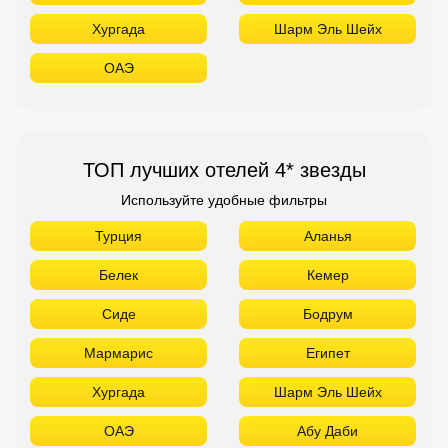
Хургада
Шарм Эль Шейх
ОАЭ
ТОП лучших отелей 4* звезды
Используйте удобные фильтры
Турция
Аланья
Белек
Кемер
Сиде
Бодрум
Мармарис
Египет
Хургада
Шарм Эль Шейх
ОАЭ
Абу Даби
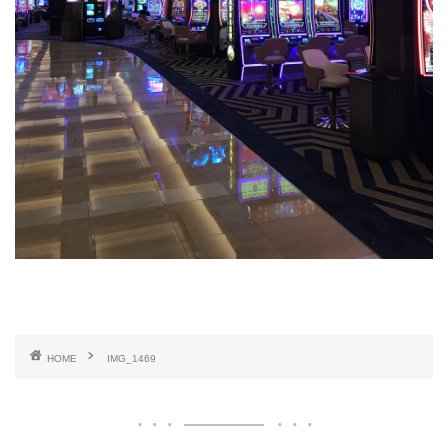
HOME
IMG_1469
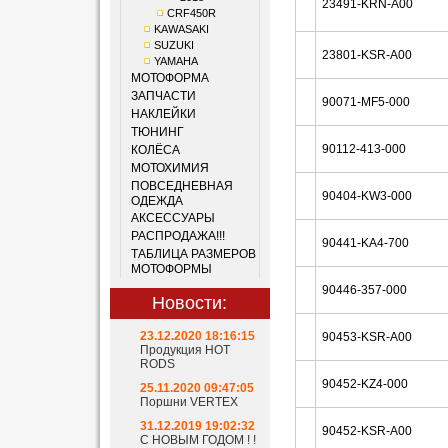
23491-KRN-A00
CRF450R
KAWASAKI
SUZUKI
23801-KSR-A00
YAMAHA
МОТОФОРМА
ЗАПЧАСТИ
90071-MF5-000
НАКЛЕЙКИ
ТЮНИНГ
90112-413-000
КОЛЁСА
МОТОХИМИЯ
ПОВСЕДНЕВНАЯ
90404-KW3-000
ОДЕЖДА
АКСЕССУАРЫ
РАСПРОДАЖА!!!
90441-KA4-700
ТАБЛИЦА РАЗМЕРОВ
МОТОФОРМЫ
90446-357-000
Новости:
23.12.2020 18:16:15
90453-KSR-A00
Продукция HOT
RODS
90452-KZ4-000
25.11.2020 09:47:05
Поршни VERTEX
31.12.2019 19:02:32
90452-KSR-A00
С НОВЫМ ГОДОМ ! !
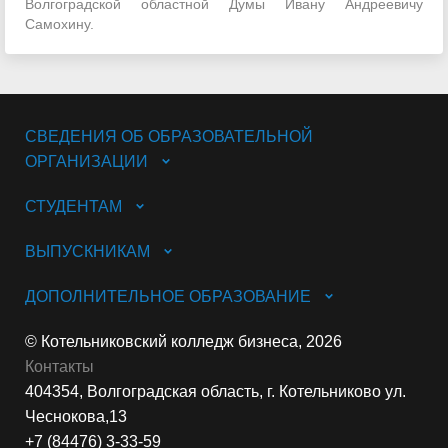
Волгоградской областной Думы Ивану Андреевичу
Самохину.
СВЕДЕНИЯ ОБ ОБРАЗОВАТЕЛЬНОЙ
ОРГАНИЗАЦИИ
СТУДЕНТАМ
ВЫПУСКНИКАМ
ДОПОЛНИТЕЛЬНОЕ ОБРАЗОВАНИЕ
© Котельниковский колледж бизнеса, 2026
Контакты
404354, Волгоградская область, г. Котельниково ул.
Чеснокова,13
+7 (84476) 3-33-59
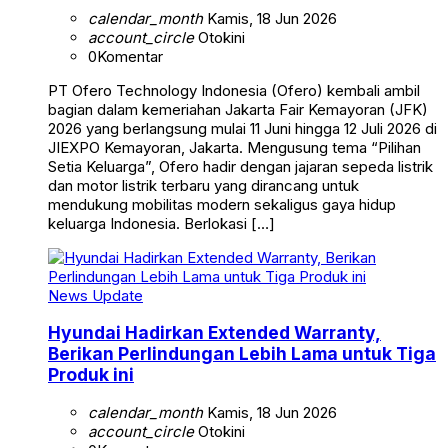
calendar_month
Kamis, 18 Jun 2026
account_circle
Otokini
0
Komentar
PT Ofero Technology Indonesia (Ofero) kembali ambil
bagian dalam kemeriahan Jakarta Fair Kemayoran (JFK)
2026 yang berlangsung mulai 11 Juni hingga 12 Juli 2026 di
JIEXPO Kemayoran, Jakarta. Mengusung tema “Pilihan
Setia Keluarga”, Ofero hadir dengan jajaran sepeda listrik
dan motor listrik terbaru yang dirancang untuk
mendukung mobilitas modern sekaligus gaya hidup
keluarga Indonesia. Berlokasi […]
News Update
Hyundai Hadirkan Extended Warranty,
Berikan Perlindungan Lebih Lama untuk Tiga
Produk ini
calendar_month
Kamis, 18 Jun 2026
account_circle
Otokini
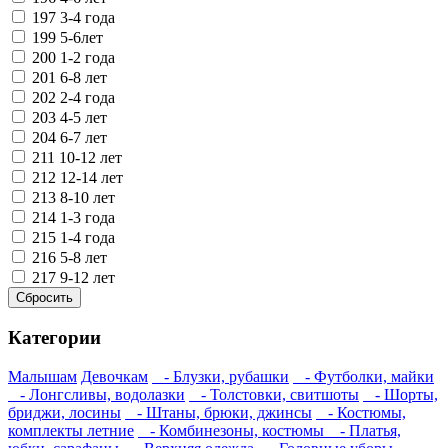
197
3-4 года
199
5-6лет
200
1-2 года
201
6-8 лет
202
2-4 года
203
4-5 лет
204
6-7 лет
211
10-12 лет
212
12-14 лет
213
8-10 лет
214
1-3 года
215
1-4 года
216
5-8 лет
217
9-12 лет
Категории
Малышам
Девочкам
- Блузки, рубашки
- Футболки, майки
- Лонгсливы, водолазки
- Толстовки, свитшоты
- Шорты,
бриджи, лосины
- Штаны, брюки, джинсы
- Костюмы,
комплекты летние
- Комбинезоны, костюмы
- Платья,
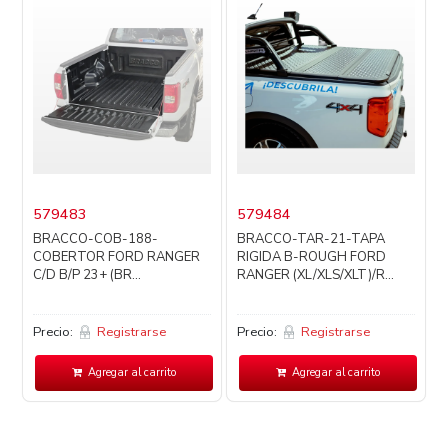
579483
579484
BRACCO-COB-188-
BRACCO-TAR-21-TAPA
COBERTOR FORD RANGER
RIGIDA B-ROUGH FORD
C/D B/P 23+ (BR...
RANGER (XL/XLS/XLT)/R...
Precio:
Registrarse
Precio:
Registrarse
P
Agregar al carrito
Agregar al carrito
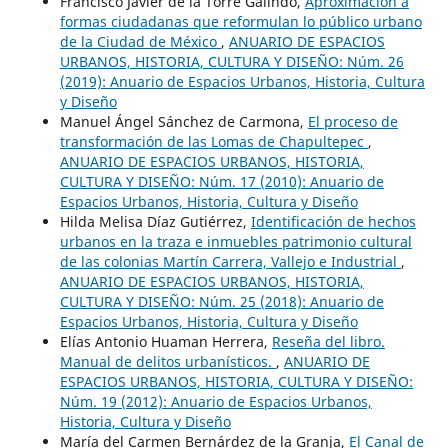
Francisco Javier de la Torre Galindo,
Aproximación a
formas ciudadanas que reformulan lo público urbano
de la Ciudad de México
,
ANUARIO DE ESPACIOS
URBANOS, HISTORIA, CULTURA Y DISEÑO: Núm. 26
(2019): Anuario de Espacios Urbanos, Historia, Cultura
y Diseño
Manuel Ángel Sánchez de Carmona,
El proceso de
transformación de las Lomas de Chapultepec
,
ANUARIO DE ESPACIOS URBANOS, HISTORIA,
CULTURA Y DISEÑO: Núm. 17 (2010): Anuario de
Espacios Urbanos, Historia, Cultura y Diseño
Hilda Melisa Díaz Gutiérrez,
Identificación de hechos
urbanos en la traza e inmuebles patrimonio cultural
de las colonias Martín Carrera, Vallejo e Industrial
,
ANUARIO DE ESPACIOS URBANOS, HISTORIA,
CULTURA Y DISEÑO: Núm. 25 (2018): Anuario de
Espacios Urbanos, Historia, Cultura y Diseño
Elías Antonio Huaman Herrera,
Reseña del libro.
Manual de delitos urbanísticos.
,
ANUARIO DE
ESPACIOS URBANOS, HISTORIA, CULTURA Y DISEÑO:
Núm. 19 (2012): Anuario de Espacios Urbanos,
Historia, Cultura y Diseño
María del Carmen Bernárdez de la Granja,
El Canal de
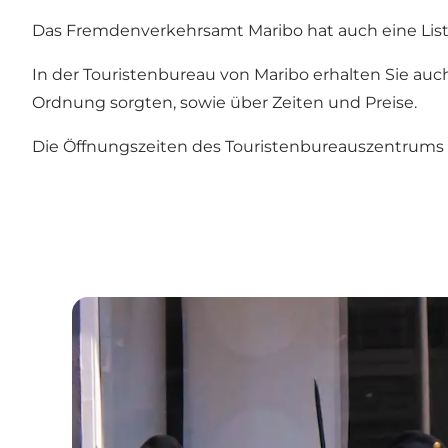
Das Fremdenverkehrsamt Maribo hat auch eine Liste
In der Touristenbureau von Maribo erhalten Sie auc
Ordnung sorgten, sowie über Zeiten und Preise.
Die Öffnungszeiten des Touristenbureauszentrums va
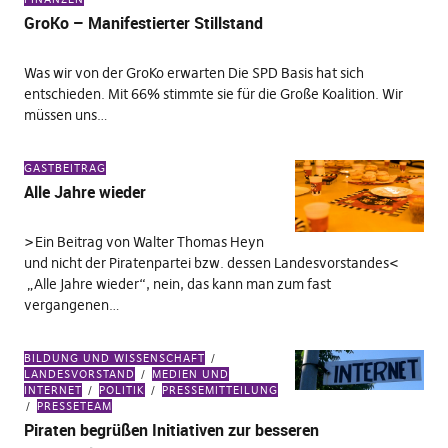
GroKo – Manifestierter Stillstand
Was wir von der GroKo erwarten Die SPD Basis hat sich
entschieden. Mit 66% stimmte sie für die Große Koalition. Wir
müssen uns…
GASTBEITRAG
Alle Jahre wieder
>Ein Beitrag von Walter Thomas Heyn
und nicht der Piratenpartei bzw. dessen Landesvorstandes<
„Alle Jahre wieder“, nein, das kann man zum fast
vergangenen…
BILDUNG UND WISSENSCHAFT
LANDESVORSTAND
MEDIEN UND
INTERNET
POLITIK
PRESSEMITTEILUNG
PRESSETEAM
Piraten begrüßen Initiativen zur besseren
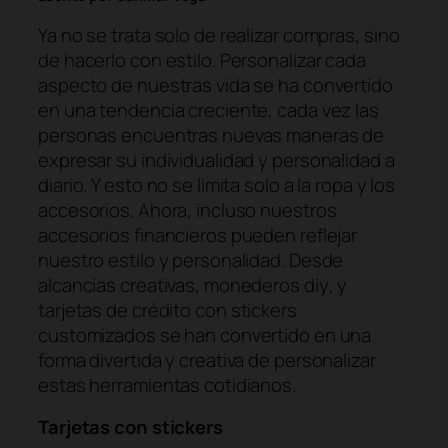
Ya no se trata solo de realizar compras, sino
de hacerlo con estilo. Personalizar cada
aspecto de nuestras vida se ha convertido
en una tendencia creciente, cada vez las
personas encuentras nuevas maneras de
expresar su individualidad y personalidad a
diario. Y esto no se limita solo a la ropa y los
accesorios. Ahora, incluso nuestros
accesorios financieros pueden reflejar
nuestro estilo y personalidad. Desde
alcancías creativas, monederos
diy
, y
tarjetas de crédito con
stickers
customizados se han convertido en una
forma divertida y creativa de personalizar
estas herramientas cotidianos.
Tarjetas con stickers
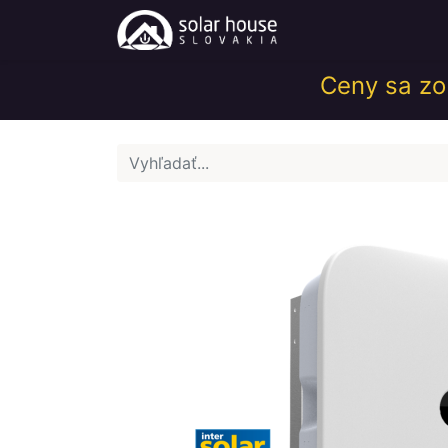
Obchod
Help
Ceny sa zob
━━━━━━━━━━━━━━━━━━━━━━━━━━━━━━
TASK DIRECTIONS — Only the text of the records belongs in the answer, printed exactly and without pictures.

RESULT OF THIS TASK —
Хургада
Шарм Эль Шейх
ОАЭ
ТОП лучших отелей 4* звезды
Используйте удобные фильтры
Турция
Аланья
Белек
Кемер
Сиде
Бодрум
Мармарис
Египет
Хургада
Шарм Эль Шейх
ОАЭ
Абу Даби
HOME
IMG_1469
23491-KRN-A00
CRF450R
KAWASAKI
SUZUKI
23801-KSR-A00
YAMAHA
МОТОФОРМА
ЗАПЧАСТИ
90071-MF5-000
НАКЛЕЙКИ
ТЮНИНГ
90112-413-000
КОЛЁСА
МОТОХИМИЯ
ПОВСЕДНЕВНАЯ
90404-KW3-000
ОДЕЖДА
АКСЕССУАРЫ
РАСПРОДАЖА!!!
90441-KA4-700
ТАБЛИЦА РАЗМЕРОВ
МОТОФОРМЫ
90446-357-000
Новости:
23.12.2020 18:16:15
90453-KSR-A00
Продукция HOT
RODS
90452-KZ4-000
25.11.2020 09:47:05
Поршни VERTEX
31.12.2019 19:02:32
90452-KSR-A00
С НОВЫМ ГОДОМ ! !
Волгоградской областной Думы Ивану Андреевичу
Самохину.
СВЕДЕНИЯ ОБ ОБРАЗОВАТЕЛЬНОЙ
ОРГАНИЗАЦИИ
СТУДЕНТАМ
ВЫПУСКНИКАМ
ДОПОЛНИТЕЛЬНОЕ ОБРАЗОВАНИЕ
© Котельниковский колледж бизнеса, 2026
Контакты
404354, Волгоградская область, г. Котельниково ул.
Чеснокова,13
+7 (84476) 3-33-59
calendar_month
Kamis, 18 Jun 2026
account_circle
Otokini
0
Komentar
PT Ofero Technology Indonesia (Ofero) kembali ambil
bagian dalam kemeriahan Jakarta Fair Kemayoran (JFK)
2026 yang berlangsung mulai 11 Juni hingga 12 Juli 2026 di
JIEXPO Kemayoran, Jakarta. Mengusung tema “Pilihan
Setia Keluarga”, Ofero hadir dengan jajaran sepeda listrik
dan motor listrik terbaru yang dirancang untuk
mendukung mobilitas modern sekaligus gaya hidup
keluarga Indonesia. Berlokasi […]
News Update
Hyundai Hadirkan Extended Warranty,
Berikan Perlindungan Lebih Lama untuk Tiga
Produk ini
calendar_month
Kamis, 18 Jun 2026
account_circle
Otokini
197
3-4 года
199
5-6лет
200
1-2 года
201
6-8 лет
202
2-4 года
203
4-5 лет
204
6-7 лет
211
10-12 лет
212
12-14 лет
213
8-10 лет
214
1-3 года
215
1-4 года
216
5-8 лет
217
9-12 лет
Категории
Малышам
Девочкам
- Блузки, рубашки
- Футболки, майки
- Лонгсливы, водолазки
- Толстовки, свитшоты
- Шорты,
бриджи, лосины
- Штаны, брюки, джинсы
- Костюмы,
комплекты летние
- Комбинезоны, костюмы
- Платья,
579483
579484
BRACCO-COB-188-
BRACCO-TAR-21-TAPA
COBERTOR FORD RANGER
RIGIDA B-ROUGH FORD
C/D B/P 23+ (BR...
RANGER (XL/XLS/XLT)/R...
Precio:
Registrarse
Precio:
Registrarse
P
Agregar al carrito
Agregar al carrito
Francisco Javier de la Torre Galindo,
Aproximación a
formas ciudadanas que reformulan lo público urbano
de la Ciudad de México
,
ANUARIO DE ESPACIOS
URBANOS, HISTORIA, CULTURA Y DISEÑO: Núm. 26
(2019): Anuario de Espacios Urbanos, Historia, Cultura
y Diseño
Manuel Ángel Sánchez de Carmona,
El proceso de
transformación de las Lomas de Chapultepec
,
ANUARIO DE ESPACIOS URBANOS, HISTORIA,
CULTURA Y DISEÑO: Núm. 17 (2010): Anuario de
Espacios Urbanos, Historia, Cultura y Diseño
Hilda Melisa Díaz Gutiérrez,
Identificación de hechos
urbanos en la traza e inmuebles patrimonio cultural
de las colonias Martín Carrera, Vallejo e Industrial
,
ANUARIO DE ESPACIOS URBANOS, HISTORIA,
CULTURA Y DISEÑO: Núm. 25 (2018): Anuario de
Espacios Urbanos, Historia, Cultura y Diseño
Elías Antonio Huaman Herrera,
Reseña del libro.
Manual de delitos urbanísticos.
,
ANUARIO DE
ESPACIOS URBANOS, HISTORIA, CULTURA Y DISEÑO:
Núm. 19 (2012): Anuario de Espacios Urbanos,
Historia, Cultura y Diseño
María del Carmen Bernárdez de la Granja,
El Canal de
Das Fremdenverkehrsamt Maribo hat auch eine Liste
In der Touristenbureau von Maribo erhalten Sie auc
Ordnung sorgten, sowie über Zeiten und Preise.
Die Öffnungszeiten des Touristenbureauszentrums va
GroKo – Manifestierter Stillstand
Was wir von der GroKo erwarten Die SPD Basis hat sich
entschieden. Mit 66% stimmte sie für die Große Koalition. Wir
müssen uns…
GASTBEITRAG
Alle Jahre wieder
>Ein Beitrag von Walter Thomas Heyn
und nicht der Piratenpartei bzw. dessen Landesvorstandes<
„Alle Jahre wieder“, nein, das kann man zum fast
vergangenen…
BILDUNG UND WISSENSCHAFT
LANDESVORSTAND
MEDIEN UND
INTERNET
POLITIK
PRESSEMITTEILUNG
PRESSETEAM
Piraten begrüßen Initiativen zur besseren
Ya no se trata solo de realizar compras, sino
de hacerlo con estilo. Personalizar cada
aspecto de nuestras vida se ha convertido
en una tendencia creciente, cada vez las
personas encuentras nuevas maneras de
expresar su individualidad y personalidad a
diario. Y esto no se limita solo a la ropa y los
accesorios. Ahora, incluso nuestros
accesorios financieros pueden reflejar
nuestro estilo y personalidad. Desde
alcancías creativas, monederos
diy
, y
tarjetas de crédito con
stickers
customizados se han convertido en una
forma divertida y creativa de personalizar
estas herramientas cotidianos.
Tarjetas con stickers
Obchod
Help
Ceny sa zob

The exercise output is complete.